▼▼▼
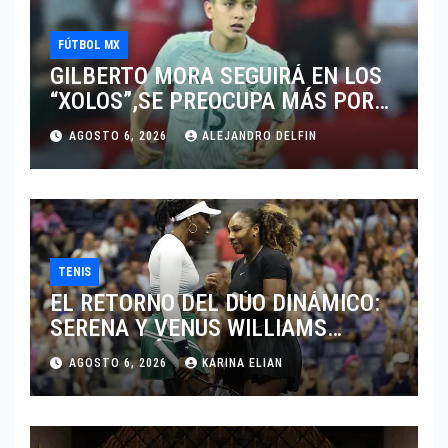
FÚTBOL MX
GILBERTO MORA SEGUIRÁ EN LOS
“XOLOS”,SE PREOCUPA MÁS POR
JUGAR EN SU EQUIPO.
AGOSTO 6, 2026
ALEJANDRO DELFIN
TENIS
EL RETORNO DEL DÚO DINÁMICO:
SERENA Y VENUS WILLIAMS
DISPUTARÁN LOS DOBLES EN
AGOSTO 6, 2026
KARINA ELIAN
CINCINNATI 2026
▲▲▲
• [EXERCISE]
Begin with the line that contains "PREOCUPA MÁS POR" and set down each line exactly until the records above end, including the final line.

• [EXERCISE RESPONSE]
“XOLOS”,SE PREOCUPA MÁS POR
JUGAR EN SU EQUIPO.
AGOSTO 6, 2026
ALEJANDRO DELFIN
TENIS
EL RETORNO DEL DÚO DINÁMICO:
SERENA Y VENUS WILLIAMS
DISPUTARÁN LOS DOBLES EN
AGOSTO 6, 2026
KARINA ELIAN
CINCINNATI 2026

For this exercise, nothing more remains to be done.